Excerpts from a dataset:
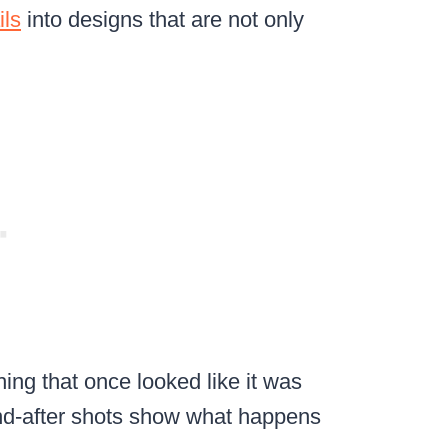
ils
into designs that are not only
ing that once looked like it was
and-after shots show what happens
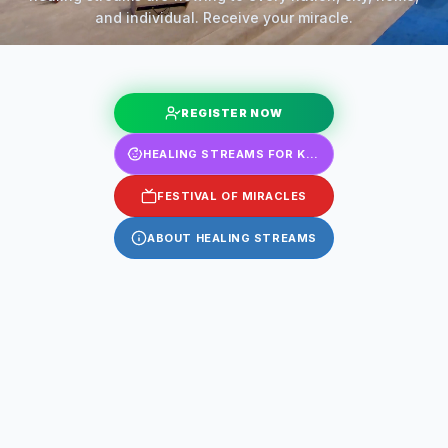
and individual. Receive your miracle.
REGISTER NOW
HEALING STREAMS FOR KIDS
FESTIVAL OF MIRACLES
ABOUT HEALING STREAMS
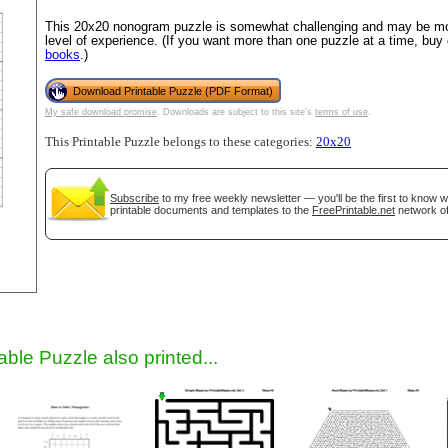
This 20x20 nonogram puzzle is somewhat challenging and may be mos
level of experience. (If you want more than one puzzle at a time, buy
books
.)
Download Printable Puzzle (PDF Format)
My safe download promise
. Downloads are subject to this site's
terms of use
.
This Printable Puzzle belongs to these categories:
20x20
Subscribe
to my free weekly newsletter — you'll be the first to know 
gestion
Close
printable documents and templates to the
FreePrintable.net
network of
able Puzzle also printed...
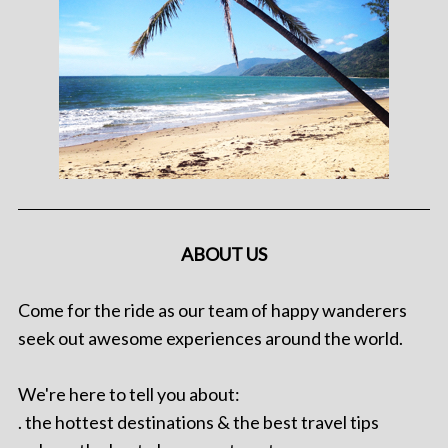
ABOUT US
Come for the ride as our team of happy wanderers
seek out awesome experiences around the world.
We're here to tell you about:
. the hottest destinations & the best travel tips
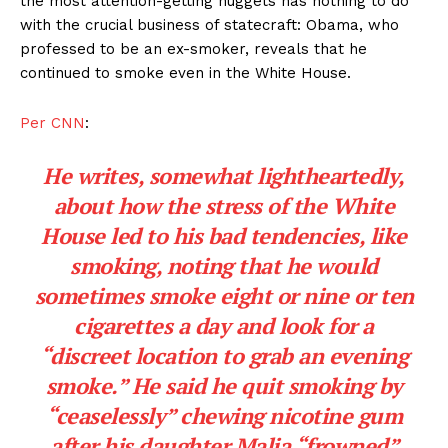
the most attention-getting nuggets has nothing to do
with the crucial business of statecraft: Obama, who
professed to be an ex-smoker, reveals that he
continued to smoke even in the White House.
Per CNN
:
He writes, somewhat lightheartedly,
about how the stress of the White
House led to his bad tendencies, like
smoking, noting that he would
sometimes smoke eight or nine or ten
cigarettes a day and look for a
“discreet location to grab an evening
smoke.” He said he quit smoking by
“ceaselessly” chewing nicotine gum
after his daughter Malia “frowned”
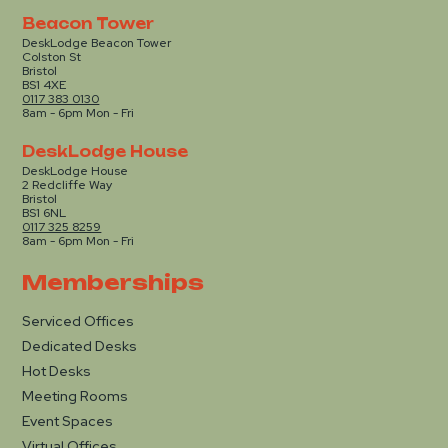
Beacon Tower
DeskLodge Beacon Tower
Colston St
Bristol
BS1 4XE
0117 383 0130
8am - 6pm Mon - Fri
DeskLodge House
DeskLodge House
2 Redcliffe Way
Bristol
BS1 6NL
0117 325 8259
8am - 6pm Mon - Fri
Memberships
Serviced Offices
Dedicated Desks
Hot Desks
Meeting Rooms
Event Spaces
Virtual Offices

Work instruction =
Across the entries above, find each line with the word "after" and please copy it out.

Reply to the task =
and-after shots show what happens
after his daughter Malia “frowned”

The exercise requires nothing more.